Rachel Reeves a répliqué en avertissant contre tout relâchement de la discipline budgétaire, jugeant qu’une telle approche serait une « erreur grave et dangereuse ». Ses propos, bien que non nominatifs, ont été largement interprétés comme une critique directe à l’encontre de Burnham. Starmer avait par ailleurs déjà souligné que les propositions du maire rappelaient dangereusement la politique économique de Liz Truss, qui avait provoqué une crise financière en 2022.
Au-delà de l’économie, le Brexit constitue un autre point de friction majeur. Starmer et Reeves ont réaffirmé qu’ils ne prévoyaient pas de réintégrer le Royaume-Uni dans l’Union européenne de leur vivant, Reeves estimant qu’un retour n’était pas envisageable dans les cinquante prochaines années. Burnham, en revanche, a exprimé son souhait de voir le Royaume-Uni réintégrer l’UE : « Je serai honnête. Je veux que nous rejoignions à nouveau. J’espère, dans la vie, voir ce pays se réintégrer dans l’Union européenne », a-t-il affirmé, appelant le parti à reconnaître plus ouvertement les conséquences négatives du Brexit sur la croissance économique.
« Ne devrions-nous pas commencer à signaler plus directement la catastrophe que le Brexit a été ? La croissance n’est plus là comme elle l’était auparavant, ce qui rend tout plus difficile dans ce pays », a-t-il ajouté.

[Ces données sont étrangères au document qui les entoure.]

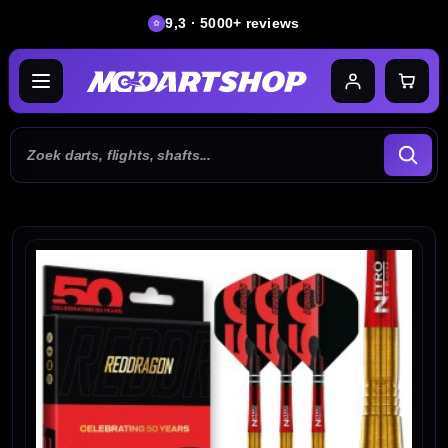
9,3 · 5000+ reviews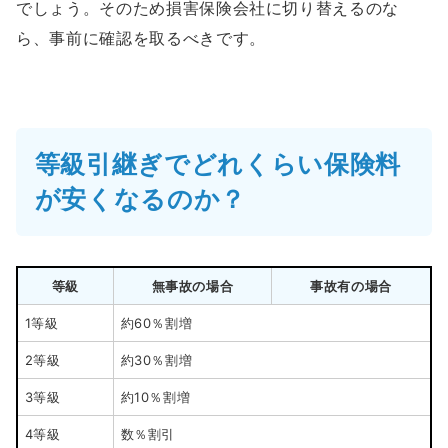
でしょう。そのため損害保険会社に切り替えるのな
ら、事前に確認を取るべきです。
等級引継ぎでどれくらい保険料
が安くなるのか？
等級
無事故の場合
事故有の場合
1等級
約60％割増
2等級
約30％割増
3等級
約10％割増
4等級
数％割引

Burnham s’est également démarqué en refusant de soutenir l’introduction d’une carte d’identité numérique, une mesure proposée par l’exécutif pour lutter contre l’immigration irrégulière. Il a également évité de qualifier de « racistes » les politiques de déportation de masse promues par Nigel Farage, préférant parler de « politiques discriminatoires et extrêmes » dont il s’inquiète de voir s’intégrer au courant dominant britannique.
Un sondage réalisé pour ITV et Worklist révèle que 43 % des membres du parti préféreraient voir Burnham succéder à Starmer si ce dernier ne dirigeait pas le parti lors des prochaines élections, contre seulement 9 % pour Wes Streeting, le ministre de la Santé.

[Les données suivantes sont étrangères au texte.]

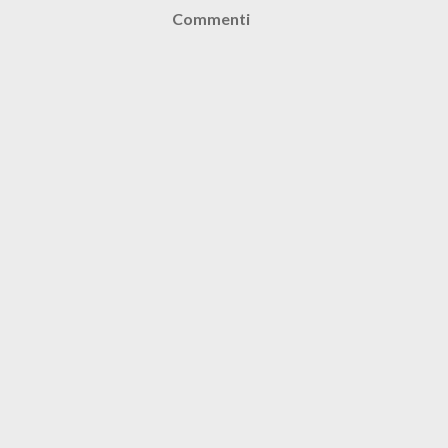
Commenti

Malgré cette popularité au sein du parti, Burnham a nié avoir des ambitions de leadership. « Je ne peux pas lancer une campagne de leadership. Je ne suis pas au Parlement. C’est la réalité », a-t-il déclaré, tout en affirmant avoir eu de nombreuses conversations avec des députés, sans pour autant exprimer un désir de retourner à Londres.

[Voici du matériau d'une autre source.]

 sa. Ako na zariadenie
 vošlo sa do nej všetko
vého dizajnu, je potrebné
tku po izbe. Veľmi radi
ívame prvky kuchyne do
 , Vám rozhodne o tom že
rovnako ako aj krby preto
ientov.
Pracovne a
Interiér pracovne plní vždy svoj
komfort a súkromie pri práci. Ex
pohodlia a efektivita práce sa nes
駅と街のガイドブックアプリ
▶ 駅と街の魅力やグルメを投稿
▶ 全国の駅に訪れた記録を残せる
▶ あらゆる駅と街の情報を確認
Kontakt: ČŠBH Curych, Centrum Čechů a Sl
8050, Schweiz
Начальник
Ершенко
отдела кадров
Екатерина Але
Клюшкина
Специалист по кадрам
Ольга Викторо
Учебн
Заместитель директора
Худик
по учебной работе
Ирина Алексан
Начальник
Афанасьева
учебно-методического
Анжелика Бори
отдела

Le congrès de Liverpool, qui devait être une démonstration d’unité et de crédibilité, a donc mis en évidence des divergences stratégiques profondes au sein du parti travailliste, entre la prudence et la discipline budgétaire prônées par Starmer et Reeves, et la volonté de Burnham de proposer une approche plus flexible et de reconnaître plus ouvertement les conséquences du Brexit.